**Exercise brief:** Copy each line below that includes "anderen".

● ● ●

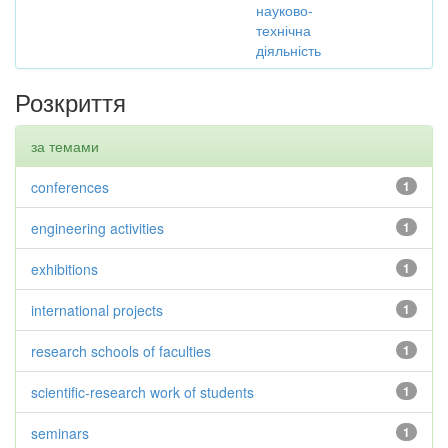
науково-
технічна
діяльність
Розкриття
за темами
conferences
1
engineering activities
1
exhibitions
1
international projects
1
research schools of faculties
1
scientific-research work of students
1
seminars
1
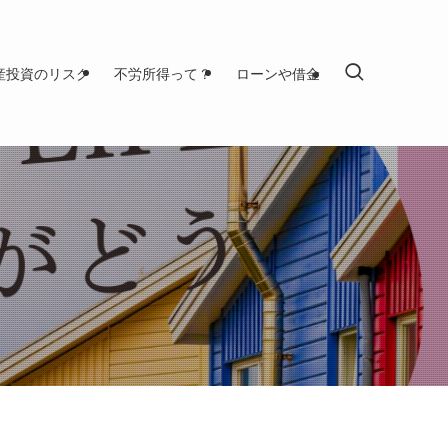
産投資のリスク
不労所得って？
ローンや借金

● ● ●

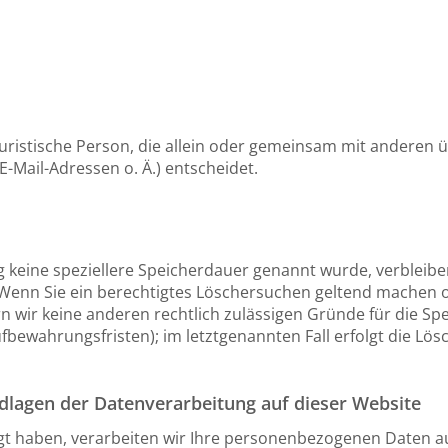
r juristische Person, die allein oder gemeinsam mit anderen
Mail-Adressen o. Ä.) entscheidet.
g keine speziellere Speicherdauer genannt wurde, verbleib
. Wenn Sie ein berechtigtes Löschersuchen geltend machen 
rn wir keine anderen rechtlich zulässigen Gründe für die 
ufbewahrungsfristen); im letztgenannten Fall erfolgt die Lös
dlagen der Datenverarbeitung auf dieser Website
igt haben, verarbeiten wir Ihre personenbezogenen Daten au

● ● ●

**Answer space:**
r juristische Person, die allein oder gemeinsam mit anderen
rn wir keine anderen rechtlich zulässigen Gründe für die 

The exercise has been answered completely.